• _Exercise objective_: Within the listing below, please copy exactly the lines between the line holding "Register (289, 25)" and the line holding "Franchising (994, 29)", inclusive.

• _Material for this exercise_:
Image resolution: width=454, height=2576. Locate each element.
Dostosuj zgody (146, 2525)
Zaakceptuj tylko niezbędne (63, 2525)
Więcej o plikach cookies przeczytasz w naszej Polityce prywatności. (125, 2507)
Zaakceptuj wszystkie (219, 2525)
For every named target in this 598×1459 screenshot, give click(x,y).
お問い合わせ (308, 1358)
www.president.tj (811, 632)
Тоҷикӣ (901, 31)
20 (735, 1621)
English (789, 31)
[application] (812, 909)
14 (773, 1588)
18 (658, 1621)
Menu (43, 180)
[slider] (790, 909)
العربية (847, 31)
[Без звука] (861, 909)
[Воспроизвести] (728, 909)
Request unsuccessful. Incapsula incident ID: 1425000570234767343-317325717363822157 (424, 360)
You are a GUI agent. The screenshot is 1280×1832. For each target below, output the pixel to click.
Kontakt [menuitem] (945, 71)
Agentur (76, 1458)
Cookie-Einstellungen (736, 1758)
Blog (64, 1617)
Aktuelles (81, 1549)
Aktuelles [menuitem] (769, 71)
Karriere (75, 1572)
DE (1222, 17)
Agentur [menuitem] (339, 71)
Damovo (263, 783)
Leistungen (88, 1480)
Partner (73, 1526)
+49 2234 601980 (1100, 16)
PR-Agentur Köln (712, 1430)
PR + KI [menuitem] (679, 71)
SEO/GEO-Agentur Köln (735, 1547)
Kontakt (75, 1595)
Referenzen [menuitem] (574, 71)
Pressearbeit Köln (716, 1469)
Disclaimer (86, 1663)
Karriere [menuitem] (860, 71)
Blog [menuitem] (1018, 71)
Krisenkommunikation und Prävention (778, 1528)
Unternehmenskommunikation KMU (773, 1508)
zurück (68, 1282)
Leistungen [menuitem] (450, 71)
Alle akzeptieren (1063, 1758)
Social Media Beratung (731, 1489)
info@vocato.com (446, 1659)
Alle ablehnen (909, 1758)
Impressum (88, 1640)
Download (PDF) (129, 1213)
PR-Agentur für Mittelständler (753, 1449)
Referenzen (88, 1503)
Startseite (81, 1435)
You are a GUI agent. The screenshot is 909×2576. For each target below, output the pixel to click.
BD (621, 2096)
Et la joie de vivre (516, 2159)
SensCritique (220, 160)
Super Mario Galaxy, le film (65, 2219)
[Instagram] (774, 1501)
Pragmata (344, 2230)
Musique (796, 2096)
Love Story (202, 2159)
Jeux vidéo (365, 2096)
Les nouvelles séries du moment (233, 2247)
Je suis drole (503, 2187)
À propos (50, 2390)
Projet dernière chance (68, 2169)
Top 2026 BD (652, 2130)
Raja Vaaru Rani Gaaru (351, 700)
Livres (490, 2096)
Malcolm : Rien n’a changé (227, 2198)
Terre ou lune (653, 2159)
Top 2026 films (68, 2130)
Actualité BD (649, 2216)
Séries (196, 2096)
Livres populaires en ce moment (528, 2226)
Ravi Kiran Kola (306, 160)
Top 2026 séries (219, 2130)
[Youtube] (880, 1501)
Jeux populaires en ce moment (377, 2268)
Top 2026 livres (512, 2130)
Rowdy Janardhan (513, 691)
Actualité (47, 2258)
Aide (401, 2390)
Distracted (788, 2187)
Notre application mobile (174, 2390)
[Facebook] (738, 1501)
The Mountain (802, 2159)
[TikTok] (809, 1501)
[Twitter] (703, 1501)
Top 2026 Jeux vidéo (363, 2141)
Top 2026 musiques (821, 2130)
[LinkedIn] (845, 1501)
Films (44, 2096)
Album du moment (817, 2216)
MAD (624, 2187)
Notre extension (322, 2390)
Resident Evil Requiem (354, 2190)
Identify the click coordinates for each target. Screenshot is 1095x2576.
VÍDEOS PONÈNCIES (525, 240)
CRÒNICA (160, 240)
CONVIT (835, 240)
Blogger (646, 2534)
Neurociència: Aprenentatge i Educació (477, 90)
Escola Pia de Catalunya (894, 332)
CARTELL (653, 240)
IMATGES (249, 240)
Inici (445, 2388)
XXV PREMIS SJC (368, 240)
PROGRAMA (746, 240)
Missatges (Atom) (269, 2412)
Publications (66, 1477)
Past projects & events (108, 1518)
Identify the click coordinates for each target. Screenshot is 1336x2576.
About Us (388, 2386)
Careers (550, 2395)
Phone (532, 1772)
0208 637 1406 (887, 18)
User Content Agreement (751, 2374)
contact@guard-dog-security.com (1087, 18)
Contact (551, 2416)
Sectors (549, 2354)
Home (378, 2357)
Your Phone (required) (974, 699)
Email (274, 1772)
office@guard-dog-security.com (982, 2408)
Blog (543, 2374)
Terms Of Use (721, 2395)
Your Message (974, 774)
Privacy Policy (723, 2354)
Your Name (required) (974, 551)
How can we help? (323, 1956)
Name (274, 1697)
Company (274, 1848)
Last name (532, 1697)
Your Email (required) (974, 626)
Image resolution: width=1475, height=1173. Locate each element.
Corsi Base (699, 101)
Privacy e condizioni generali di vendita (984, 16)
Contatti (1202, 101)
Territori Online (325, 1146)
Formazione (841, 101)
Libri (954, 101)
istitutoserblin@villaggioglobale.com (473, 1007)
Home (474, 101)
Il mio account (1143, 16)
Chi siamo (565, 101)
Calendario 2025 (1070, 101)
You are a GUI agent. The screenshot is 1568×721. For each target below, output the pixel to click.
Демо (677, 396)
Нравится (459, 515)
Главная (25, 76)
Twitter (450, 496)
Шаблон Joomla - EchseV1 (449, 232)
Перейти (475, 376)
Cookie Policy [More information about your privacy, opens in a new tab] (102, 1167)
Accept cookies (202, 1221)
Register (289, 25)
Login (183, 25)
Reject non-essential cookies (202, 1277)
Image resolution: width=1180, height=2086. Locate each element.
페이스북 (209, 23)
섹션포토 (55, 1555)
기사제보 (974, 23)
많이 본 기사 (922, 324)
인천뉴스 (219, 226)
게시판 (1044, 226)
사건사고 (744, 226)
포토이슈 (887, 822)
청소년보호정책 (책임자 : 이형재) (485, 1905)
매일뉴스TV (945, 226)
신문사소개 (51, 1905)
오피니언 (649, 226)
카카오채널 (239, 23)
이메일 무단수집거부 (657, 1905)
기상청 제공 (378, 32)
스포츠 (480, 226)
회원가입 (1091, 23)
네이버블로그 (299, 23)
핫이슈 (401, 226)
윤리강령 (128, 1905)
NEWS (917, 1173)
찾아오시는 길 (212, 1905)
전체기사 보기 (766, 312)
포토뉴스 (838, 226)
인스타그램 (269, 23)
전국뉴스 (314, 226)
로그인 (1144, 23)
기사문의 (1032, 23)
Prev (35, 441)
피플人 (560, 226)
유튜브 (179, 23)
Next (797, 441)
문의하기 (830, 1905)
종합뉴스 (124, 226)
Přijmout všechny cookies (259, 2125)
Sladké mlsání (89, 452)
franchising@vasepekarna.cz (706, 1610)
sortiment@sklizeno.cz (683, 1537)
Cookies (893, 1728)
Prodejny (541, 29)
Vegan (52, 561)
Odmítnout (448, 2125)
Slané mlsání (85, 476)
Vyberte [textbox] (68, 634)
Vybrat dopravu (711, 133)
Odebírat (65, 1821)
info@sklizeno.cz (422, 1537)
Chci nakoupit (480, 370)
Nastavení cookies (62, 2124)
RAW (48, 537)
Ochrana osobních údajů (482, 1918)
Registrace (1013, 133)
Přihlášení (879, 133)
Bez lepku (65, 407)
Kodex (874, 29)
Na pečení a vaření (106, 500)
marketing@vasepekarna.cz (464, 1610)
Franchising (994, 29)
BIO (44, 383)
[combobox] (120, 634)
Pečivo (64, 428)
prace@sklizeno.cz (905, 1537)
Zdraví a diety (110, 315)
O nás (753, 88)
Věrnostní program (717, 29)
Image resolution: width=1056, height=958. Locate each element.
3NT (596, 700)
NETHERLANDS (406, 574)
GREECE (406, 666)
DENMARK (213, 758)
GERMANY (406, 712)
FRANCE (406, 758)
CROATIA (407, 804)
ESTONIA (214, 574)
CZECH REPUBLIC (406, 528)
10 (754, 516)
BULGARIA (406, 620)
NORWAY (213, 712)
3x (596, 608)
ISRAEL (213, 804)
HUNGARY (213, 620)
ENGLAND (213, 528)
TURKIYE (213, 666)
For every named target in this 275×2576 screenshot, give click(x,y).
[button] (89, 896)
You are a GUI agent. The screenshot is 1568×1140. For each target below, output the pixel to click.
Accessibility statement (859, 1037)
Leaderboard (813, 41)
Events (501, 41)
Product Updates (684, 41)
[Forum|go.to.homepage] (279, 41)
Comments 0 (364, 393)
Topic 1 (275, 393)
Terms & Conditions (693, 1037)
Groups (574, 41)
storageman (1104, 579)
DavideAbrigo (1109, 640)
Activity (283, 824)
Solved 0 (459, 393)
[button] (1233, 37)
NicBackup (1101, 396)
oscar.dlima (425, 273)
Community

• _Exercise answer_:
Register (289, 25)
Login (183, 25)
Reject non-essential cookies (202, 1277)
Image resolution: width=1180, height=2086. Locate each element.
페이스북 (209, 23)
섹션포토 (55, 1555)
기사제보 (974, 23)
많이 본 기사 (922, 324)
인천뉴스 (219, 226)
게시판 (1044, 226)
사건사고 (744, 226)
포토이슈 (887, 822)
청소년보호정책 (책임자 : 이형재) (485, 1905)
매일뉴스TV (945, 226)
신문사소개 (51, 1905)
오피니언 (649, 226)
카카오채널 (239, 23)
이메일 무단수집거부 (657, 1905)
기상청 제공 (378, 32)
스포츠 (480, 226)
회원가입 (1091, 23)
네이버블로그 (299, 23)
핫이슈 (401, 226)
윤리강령 (128, 1905)
NEWS (917, 1173)
찾아오시는 길 (212, 1905)
전체기사 보기 (766, 312)
포토뉴스 (838, 226)
인스타그램 (269, 23)
전국뉴스 (314, 226)
로그인 (1144, 23)
기사문의 (1032, 23)
Prev (35, 441)
피플人 (560, 226)
유튜브 (179, 23)
Next (797, 441)
문의하기 (830, 1905)
종합뉴스 (124, 226)
Přijmout všechny cookies (259, 2125)
Sladké mlsání (89, 452)
franchising@vasepekarna.cz (706, 1610)
sortiment@sklizeno.cz (683, 1537)
Cookies (893, 1728)
Prodejny (541, 29)
Vegan (52, 561)
Odmítnout (448, 2125)
Slané mlsání (85, 476)
Vyberte [textbox] (68, 634)
Vybrat dopravu (711, 133)
Odebírat (65, 1821)
info@sklizeno.cz (422, 1537)
Chci nakoupit (480, 370)
Nastavení cookies (62, 2124)
RAW (48, 537)
Ochrana osobních údajů (482, 1918)
Registrace (1013, 133)
Přihlášení (879, 133)
Bez lepku (65, 407)
Kodex (874, 29)
Na pečení a vaření (106, 500)
marketing@vasepekarna.cz (464, 1610)
Franchising (994, 29)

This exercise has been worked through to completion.